(WORK REQUIRED):
Using the data below, return all lines in which "sistemas" appears.
++++++++++++++++++++
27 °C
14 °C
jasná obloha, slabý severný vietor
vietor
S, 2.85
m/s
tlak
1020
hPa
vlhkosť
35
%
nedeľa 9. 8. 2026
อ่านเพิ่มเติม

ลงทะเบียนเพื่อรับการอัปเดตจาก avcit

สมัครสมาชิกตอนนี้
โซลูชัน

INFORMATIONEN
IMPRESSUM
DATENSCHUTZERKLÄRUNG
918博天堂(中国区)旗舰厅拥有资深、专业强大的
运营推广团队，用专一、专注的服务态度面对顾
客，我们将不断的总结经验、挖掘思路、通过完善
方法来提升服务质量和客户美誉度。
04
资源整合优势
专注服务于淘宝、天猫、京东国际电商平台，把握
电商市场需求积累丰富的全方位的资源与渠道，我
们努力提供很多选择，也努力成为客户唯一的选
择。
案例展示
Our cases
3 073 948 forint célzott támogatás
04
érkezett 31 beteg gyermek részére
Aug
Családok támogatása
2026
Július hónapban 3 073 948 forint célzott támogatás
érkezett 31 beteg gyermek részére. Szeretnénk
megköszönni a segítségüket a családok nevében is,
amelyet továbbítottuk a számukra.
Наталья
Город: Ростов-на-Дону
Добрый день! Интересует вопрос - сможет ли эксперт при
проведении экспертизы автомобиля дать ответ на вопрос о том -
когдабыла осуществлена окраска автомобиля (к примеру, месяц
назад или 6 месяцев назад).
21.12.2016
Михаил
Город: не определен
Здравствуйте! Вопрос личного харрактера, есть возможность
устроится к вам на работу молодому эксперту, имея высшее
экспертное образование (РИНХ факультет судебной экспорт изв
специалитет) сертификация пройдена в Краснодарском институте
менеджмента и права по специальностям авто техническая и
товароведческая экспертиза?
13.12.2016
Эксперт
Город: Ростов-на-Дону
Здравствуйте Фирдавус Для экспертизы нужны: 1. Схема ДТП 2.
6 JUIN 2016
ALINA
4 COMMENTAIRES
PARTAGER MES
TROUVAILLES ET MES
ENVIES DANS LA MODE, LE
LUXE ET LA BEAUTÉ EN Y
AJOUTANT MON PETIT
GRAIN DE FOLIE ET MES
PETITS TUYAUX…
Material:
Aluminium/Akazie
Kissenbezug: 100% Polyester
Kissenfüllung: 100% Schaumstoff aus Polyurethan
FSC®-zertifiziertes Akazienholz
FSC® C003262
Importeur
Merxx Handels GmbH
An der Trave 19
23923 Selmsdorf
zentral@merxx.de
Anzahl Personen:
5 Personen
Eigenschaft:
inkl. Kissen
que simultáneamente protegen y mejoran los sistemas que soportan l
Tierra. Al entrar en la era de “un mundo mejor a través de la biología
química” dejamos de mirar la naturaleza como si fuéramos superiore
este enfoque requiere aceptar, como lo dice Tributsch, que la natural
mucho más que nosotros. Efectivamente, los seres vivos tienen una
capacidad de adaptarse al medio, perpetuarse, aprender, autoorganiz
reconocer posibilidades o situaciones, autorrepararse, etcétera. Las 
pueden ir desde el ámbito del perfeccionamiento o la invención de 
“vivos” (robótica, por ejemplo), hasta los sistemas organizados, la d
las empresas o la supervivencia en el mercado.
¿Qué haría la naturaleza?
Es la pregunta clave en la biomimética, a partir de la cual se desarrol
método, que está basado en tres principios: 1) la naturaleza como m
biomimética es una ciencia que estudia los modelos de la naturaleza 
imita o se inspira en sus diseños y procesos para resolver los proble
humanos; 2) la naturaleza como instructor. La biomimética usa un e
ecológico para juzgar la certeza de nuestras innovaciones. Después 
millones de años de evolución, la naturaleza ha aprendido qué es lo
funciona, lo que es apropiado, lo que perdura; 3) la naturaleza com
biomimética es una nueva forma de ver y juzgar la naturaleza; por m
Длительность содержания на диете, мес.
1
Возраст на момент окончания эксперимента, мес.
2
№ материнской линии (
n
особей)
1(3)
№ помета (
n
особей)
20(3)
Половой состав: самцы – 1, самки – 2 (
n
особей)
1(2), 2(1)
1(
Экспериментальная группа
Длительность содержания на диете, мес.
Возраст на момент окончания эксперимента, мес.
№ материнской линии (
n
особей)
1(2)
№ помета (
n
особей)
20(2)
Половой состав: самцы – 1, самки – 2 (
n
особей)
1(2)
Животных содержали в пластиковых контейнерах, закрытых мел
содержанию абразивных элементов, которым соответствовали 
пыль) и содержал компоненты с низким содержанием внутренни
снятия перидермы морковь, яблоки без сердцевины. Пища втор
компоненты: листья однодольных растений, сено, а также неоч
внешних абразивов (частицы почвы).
++++++++++++++++++++
(REPLY TO THE TASK):
que simultáneamente protegen y mejoran los sistemas que soportan l
“vivos” (robótica, por ejemplo), hasta los sistemas organizados, la d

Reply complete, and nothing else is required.